Repeat the data below exactly, with every entry included.

..........

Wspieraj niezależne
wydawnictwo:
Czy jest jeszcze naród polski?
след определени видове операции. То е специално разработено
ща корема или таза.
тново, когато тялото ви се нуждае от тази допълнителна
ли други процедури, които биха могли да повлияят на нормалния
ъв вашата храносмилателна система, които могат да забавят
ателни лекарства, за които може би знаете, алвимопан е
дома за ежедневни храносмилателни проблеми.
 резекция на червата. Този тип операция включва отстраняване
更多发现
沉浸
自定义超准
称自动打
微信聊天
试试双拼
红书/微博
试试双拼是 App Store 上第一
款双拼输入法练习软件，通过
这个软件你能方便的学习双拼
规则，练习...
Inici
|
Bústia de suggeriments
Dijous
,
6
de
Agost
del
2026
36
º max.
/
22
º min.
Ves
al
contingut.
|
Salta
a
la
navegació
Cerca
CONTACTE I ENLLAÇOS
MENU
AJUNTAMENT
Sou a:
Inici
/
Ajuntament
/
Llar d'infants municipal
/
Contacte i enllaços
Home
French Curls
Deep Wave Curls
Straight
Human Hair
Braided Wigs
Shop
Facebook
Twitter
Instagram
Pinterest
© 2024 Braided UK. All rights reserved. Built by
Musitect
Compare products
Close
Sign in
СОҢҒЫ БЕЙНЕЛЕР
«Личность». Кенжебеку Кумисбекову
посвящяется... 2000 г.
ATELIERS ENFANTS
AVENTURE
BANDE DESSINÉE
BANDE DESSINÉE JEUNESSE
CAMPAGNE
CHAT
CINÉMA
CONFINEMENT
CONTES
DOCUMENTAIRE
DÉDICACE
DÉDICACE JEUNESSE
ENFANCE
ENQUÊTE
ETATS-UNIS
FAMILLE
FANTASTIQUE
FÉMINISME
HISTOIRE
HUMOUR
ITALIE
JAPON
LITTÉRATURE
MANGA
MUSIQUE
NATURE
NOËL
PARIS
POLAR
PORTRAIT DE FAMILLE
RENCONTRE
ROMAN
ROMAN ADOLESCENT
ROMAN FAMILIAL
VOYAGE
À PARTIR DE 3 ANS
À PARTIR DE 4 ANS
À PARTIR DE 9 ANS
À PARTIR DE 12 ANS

..........

RESPONSE:
Wspieraj niezależne
wydawnictwo:
Czy jest jeszcze naród polski?
след определени видове операции. То е специално разработено
ща корема или таза.
тново, когато тялото ви се нуждае от тази допълнителна
ли други процедури, които биха могли да повлияят на нормалния
ъв вашата храносмилателна система, които могат да забавят
ателни лекарства, за които може би знаете, алвимопан е
дома за ежедневни храносмилателни проблеми.
 резекция на червата. Този тип операция включва отстраняване
更多发现
沉浸
自定义超准
称自动打
微信聊天
试试双拼
红书/微博
试试双拼是 App Store 上第一
款双拼输入法练习软件，通过
这个软件你能方便的学习双拼
规则，练习...
Inici
|
Bústia de suggeriments
Dijous
,
6
de
Agost
del
2026
36
º max.
/
22
º min.
Ves
al
contingut.
|
Salta
a
la
navegació
Cerca
CONTACTE I ENLLAÇOS
MENU
AJUNTAMENT
Sou a:
Inici
/
Ajuntament
/
Llar d'infants municipal
/
Contacte i enllaços
Home
French Curls
Deep Wave Curls
Straight
Human Hair
Braided Wigs
Shop
Facebook
Twitter
Instagram
Pinterest
© 2024 Braided UK. All rights reserved. Built by
Musitect
Compare products
Close
Sign in
СОҢҒЫ БЕЙНЕЛЕР
«Личность». Кенжебеку Кумисбекову
посвящяется... 2000 г.
ATELIERS ENFANTS
AVENTURE
BANDE DESSINÉE
BANDE DESSINÉE JEUNESSE
CAMPAGNE
CHAT
CINÉMA
CONFINEMENT
CONTES
DOCUMENTAIRE
DÉDICACE
DÉDICACE JEUNESSE
ENFANCE
ENQUÊTE
ETATS-UNIS
FAMILLE
FANTASTIQUE
FÉMINISME
HISTOIRE
HUMOUR
ITALIE
JAPON
LITTÉRATURE
MANGA
MUSIQUE
NATURE
NOËL
PARIS
POLAR
PORTRAIT DE FAMILLE
RENCONTRE
ROMAN
ROMAN ADOLESCENT
ROMAN FAMILIAL
VOYAGE
À PARTIR DE 3 ANS
À PARTIR DE 4 ANS
À PARTIR DE 9 ANS
À PARTIR DE 12 ANS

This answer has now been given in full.